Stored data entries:
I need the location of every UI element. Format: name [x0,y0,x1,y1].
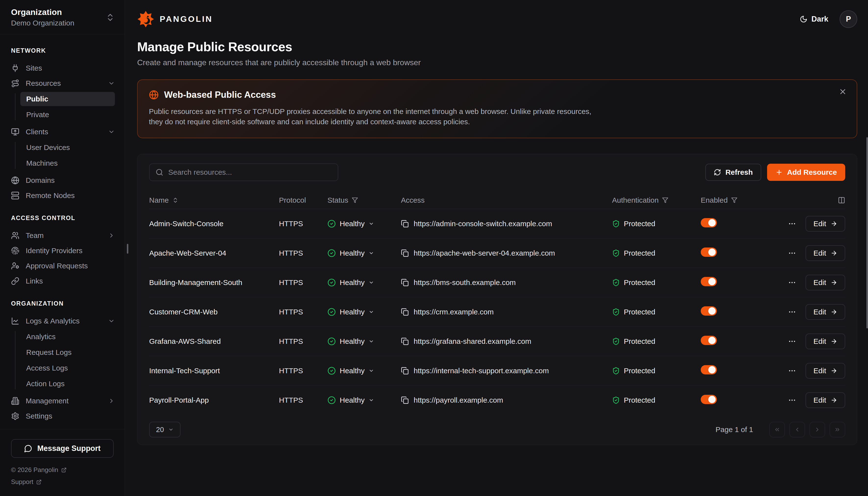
resource-url[interactable]: https://admin-console-switch.example.com [414,220,552,228]
column-header-enabled[interactable]: Enabled [701,196,759,204]
sidebar-item-label: Team [26,231,44,240]
search-input[interactable] [149,164,338,181]
enabled-toggle[interactable] [701,395,717,404]
message-support-button[interactable]: Message Support [11,439,114,458]
row-menu-button[interactable] [788,396,796,404]
resource-url[interactable]: https://apache-web-server-04.example.com [414,249,555,257]
page-size-select[interactable]: 20 [149,422,180,437]
column-header-authentication[interactable]: Authentication [612,196,701,204]
status-dropdown[interactable]: Healthy [327,367,401,375]
row-menu-button[interactable] [788,278,796,287]
sidebar-item-resources[interactable]: Resources [11,76,115,91]
column-settings-button[interactable] [759,197,845,204]
copy-url-button[interactable] [401,220,409,228]
copy-url-button[interactable] [401,249,409,257]
refresh-button[interactable]: Refresh [705,164,761,181]
column-header-status[interactable]: Status [327,196,401,204]
copy-url-button[interactable] [401,367,409,375]
org-switcher[interactable]: Organization Demo Organization [0,0,125,34]
sidebar-item-private[interactable]: Private [20,108,115,122]
sidebar-item-settings[interactable]: Settings [11,408,115,424]
sidebar-item-analytics[interactable]: Analytics [20,330,115,344]
sidebar-item-public[interactable]: Public [20,92,115,106]
resource-url[interactable]: https://crm.example.com [414,308,494,316]
status-dropdown[interactable]: Healthy [327,308,401,316]
enabled-toggle[interactable] [701,277,717,286]
sidebar-footer: Message Support © 2026 Pangolin Support [0,429,125,496]
sidebar-resize-handle[interactable] [127,244,128,254]
copy-url-button[interactable] [401,279,409,286]
sidebar-item-logs-analytics[interactable]: Logs & Analytics [11,313,115,329]
next-page-button[interactable] [809,422,825,437]
row-menu-button[interactable] [788,367,796,375]
enabled-toggle[interactable] [701,248,717,257]
sidebar-item-team[interactable]: Team [11,228,115,243]
copy-url-button[interactable] [401,338,409,345]
resource-url[interactable]: https://internal-tech-support.example.co… [414,367,549,375]
previous-page-button[interactable] [789,422,805,437]
banner-close-button[interactable] [839,87,848,96]
row-menu-button[interactable] [788,220,796,228]
last-page-button[interactable] [830,422,845,437]
resource-access: https://grafana-shared.example.com [401,337,612,345]
edit-button[interactable]: Edit [806,216,845,232]
enabled-toggle[interactable] [701,218,717,228]
resource-protocol: HTTPS [279,308,327,316]
edit-button[interactable]: Edit [806,392,845,408]
copyright-link[interactable]: © 2026 Pangolin [11,466,114,474]
arrow-right-icon [831,367,837,374]
copy-url-button[interactable] [401,396,409,404]
resource-url[interactable]: https://grafana-shared.example.com [414,337,531,345]
sidebar-item-domains[interactable]: Domains [11,173,115,188]
status-dropdown[interactable]: Healthy [327,278,401,287]
row-menu-button[interactable] [788,249,796,257]
sidebar-item-access-logs[interactable]: Access Logs [20,361,115,375]
sidebar-item-remote-nodes[interactable]: Remote Nodes [11,188,115,203]
resource-url[interactable]: https://bms-south.example.com [414,278,516,287]
org-switcher-label: Organization [11,7,74,17]
enabled-toggle[interactable] [701,306,717,316]
add-resource-button[interactable]: Add Resource [767,164,845,181]
sidebar-subitems: AnalyticsRequest LogsAccess LogsAction L… [11,330,115,391]
chevron-down-icon [108,80,115,87]
enabled-toggle[interactable] [701,365,717,374]
edit-label: Edit [814,308,826,316]
sidebar-item-clients[interactable]: Clients [11,124,115,139]
first-page-button[interactable] [769,422,785,437]
sidebar-item-management[interactable]: Management [11,393,115,408]
sidebar-item-links[interactable]: Links [11,274,115,289]
sidebar-item-approval-requests[interactable]: Approval Requests [11,258,115,274]
edit-button[interactable]: Edit [806,245,845,261]
sidebar-item-machines[interactable]: Machines [20,156,115,170]
status-dropdown[interactable]: Healthy [327,396,401,404]
enabled-toggle[interactable] [701,336,717,345]
sidebar-item-user-devices[interactable]: User Devices [20,140,115,155]
support-link[interactable]: Support [11,478,114,486]
sidebar-item-action-logs[interactable]: Action Logs [20,377,115,391]
edit-button[interactable]: Edit [806,304,845,320]
row-menu-button[interactable] [788,308,796,316]
resource-enabled-cell [701,277,759,288]
sidebar-item-request-logs[interactable]: Request Logs [20,345,115,359]
sidebar-item-identity-providers[interactable]: Identity Providers [11,243,115,258]
authentication-label: Protected [624,337,655,345]
edit-button[interactable]: Edit [806,363,845,378]
user-cog-icon [11,262,19,270]
globe-icon [149,90,159,100]
row-menu-button[interactable] [788,337,796,345]
row-actions: Edit [759,275,845,290]
sidebar-item-sites[interactable]: Sites [11,61,115,76]
avatar[interactable]: P [840,10,857,28]
copy-url-button[interactable] [401,308,409,316]
edit-button[interactable]: Edit [806,275,845,290]
resource-url[interactable]: https://payroll.example.com [414,396,503,404]
edit-button[interactable]: Edit [806,334,845,349]
resource-enabled-cell [701,395,759,406]
column-header-name[interactable]: Name [149,196,279,204]
page-scrollbar-thumb[interactable] [867,137,868,328]
status-dropdown[interactable]: Healthy [327,249,401,257]
table-row: Admin-Switch-Console HTTPS Healthy https… [149,209,845,238]
status-dropdown[interactable]: Healthy [327,337,401,345]
theme-toggle[interactable]: Dark [800,15,828,24]
status-dropdown[interactable]: Healthy [327,220,401,228]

**ASSIGNMENT**
The copy you write out must match the entries word for word, minus their pictures.

**REPLY TO THE TASK**
I need the location of every UI element. Format: name [x0,y0,x1,y1].
resource-url[interactable]: https://admin-console-switch.example.com [414,220,552,228]
column-header-enabled[interactable]: Enabled [701,196,759,204]
sidebar-item-label: Team [26,231,44,240]
search-input[interactable] [149,164,338,181]
enabled-toggle[interactable] [701,395,717,404]
message-support-button[interactable]: Message Support [11,439,114,458]
row-menu-button[interactable] [788,396,796,404]
resource-url[interactable]: https://apache-web-server-04.example.com [414,249,555,257]
page-size-select[interactable]: 20 [149,422,180,437]
column-header-authentication[interactable]: Authentication [612,196,701,204]
status-dropdown[interactable]: Healthy [327,367,401,375]
row-menu-button[interactable] [788,278,796,287]
sidebar-item-resources[interactable]: Resources [11,76,115,91]
column-settings-button[interactable] [759,197,845,204]
copy-url-button[interactable] [401,220,409,228]
copy-url-button[interactable] [401,249,409,257]
refresh-button[interactable]: Refresh [705,164,761,181]
column-header-status[interactable]: Status [327,196,401,204]
copy-url-button[interactable] [401,367,409,375]
org-switcher[interactable]: Organization Demo Organization [0,0,125,34]
sidebar-item-private[interactable]: Private [20,108,115,122]
sidebar-item-settings[interactable]: Settings [11,408,115,424]
sidebar-item-analytics[interactable]: Analytics [20,330,115,344]
sidebar-item-public[interactable]: Public [20,92,115,106]
resource-url[interactable]: https://crm.example.com [414,308,494,316]
status-dropdown[interactable]: Healthy [327,308,401,316]
enabled-toggle[interactable] [701,277,717,286]
sidebar-footer: Message Support © 2026 Pangolin Support [0,429,125,496]
sidebar-resize-handle[interactable] [127,244,128,254]
copy-url-button[interactable] [401,279,409,286]
sidebar-item-logs-analytics[interactable]: Logs & Analytics [11,313,115,329]
next-page-button[interactable] [809,422,825,437]
row-menu-button[interactable] [788,367,796,375]
enabled-toggle[interactable] [701,248,717,257]
sidebar-item-team[interactable]: Team [11,228,115,243]
copy-url-button[interactable] [401,338,409,345]
resource-url[interactable]: https://internal-tech-support.example.co… [414,367,549,375]
previous-page-button[interactable] [789,422,805,437]
banner-close-button[interactable] [839,87,848,96]
row-menu-button[interactable] [788,220,796,228]
last-page-button[interactable] [830,422,845,437]
resource-access: https://grafana-shared.example.com [401,337,612,345]
edit-button[interactable]: Edit [806,216,845,232]
enabled-toggle[interactable] [701,218,717,228]
resource-protocol: HTTPS [279,308,327,316]
edit-button[interactable]: Edit [806,392,845,408]
copyright-link[interactable]: © 2026 Pangolin [11,466,114,474]
arrow-right-icon [831,367,837,374]
copy-url-button[interactable] [401,396,409,404]
resource-url[interactable]: https://grafana-shared.example.com [414,337,531,345]
sidebar-item-domains[interactable]: Domains [11,173,115,188]
status-dropdown[interactable]: Healthy [327,278,401,287]
row-menu-button[interactable] [788,249,796,257]
sidebar-item-access-logs[interactable]: Access Logs [20,361,115,375]
sidebar-item-remote-nodes[interactable]: Remote Nodes [11,188,115,203]
resource-url[interactable]: https://bms-south.example.com [414,278,516,287]
org-switcher-label: Organization [11,7,74,17]
enabled-toggle[interactable] [701,306,717,316]
add-resource-button[interactable]: Add Resource [767,164,845,181]
sidebar-subitems: AnalyticsRequest LogsAccess LogsAction L… [11,330,115,391]
chevron-down-icon [108,80,115,87]
enabled-toggle[interactable] [701,365,717,374]
edit-label: Edit [814,308,826,316]
sidebar-item-clients[interactable]: Clients [11,124,115,139]
first-page-button[interactable] [769,422,785,437]
sidebar-item-management[interactable]: Management [11,393,115,408]
sidebar-item-links[interactable]: Links [11,274,115,289]
sidebar-item-approval-requests[interactable]: Approval Requests [11,258,115,274]
edit-button[interactable]: Edit [806,245,845,261]
sidebar-item-machines[interactable]: Machines [20,156,115,170]
status-dropdown[interactable]: Healthy [327,396,401,404]
enabled-toggle[interactable] [701,336,717,345]
sidebar-item-user-devices[interactable]: User Devices [20,140,115,155]
support-link[interactable]: Support [11,478,114,486]
sidebar-item-action-logs[interactable]: Action Logs [20,377,115,391]
edit-button[interactable]: Edit [806,304,845,320]
row-menu-button[interactable] [788,308,796,316]
resource-enabled-cell [701,277,759,288]
sidebar-item-request-logs[interactable]: Request Logs [20,345,115,359]
sidebar-item-identity-providers[interactable]: Identity Providers [11,243,115,258]
authentication-label: Protected [624,337,655,345]
edit-button[interactable]: Edit [806,363,845,378]
user-cog-icon [11,262,19,270]
globe-icon [149,90,159,100]
row-menu-button[interactable] [788,337,796,345]
row-actions: Edit [759,275,845,290]
sidebar-item-sites[interactable]: Sites [11,61,115,76]
avatar[interactable]: P [840,10,857,28]
copy-url-button[interactable] [401,308,409,316]
edit-button[interactable]: Edit [806,275,845,290]
resource-url[interactable]: https://payroll.example.com [414,396,503,404]
edit-button[interactable]: Edit [806,334,845,349]
resource-enabled-cell [701,395,759,406]
column-header-name[interactable]: Name [149,196,279,204]
page-scrollbar-thumb[interactable] [867,137,868,328]
status-dropdown[interactable]: Healthy [327,249,401,257]
table-row: Admin-Switch-Console HTTPS Healthy https… [149,209,845,238]
status-dropdown[interactable]: Healthy [327,337,401,345]
theme-toggle[interactable]: Dark [800,15,828,24]
status-dropdown[interactable]: Healthy [327,220,401,228]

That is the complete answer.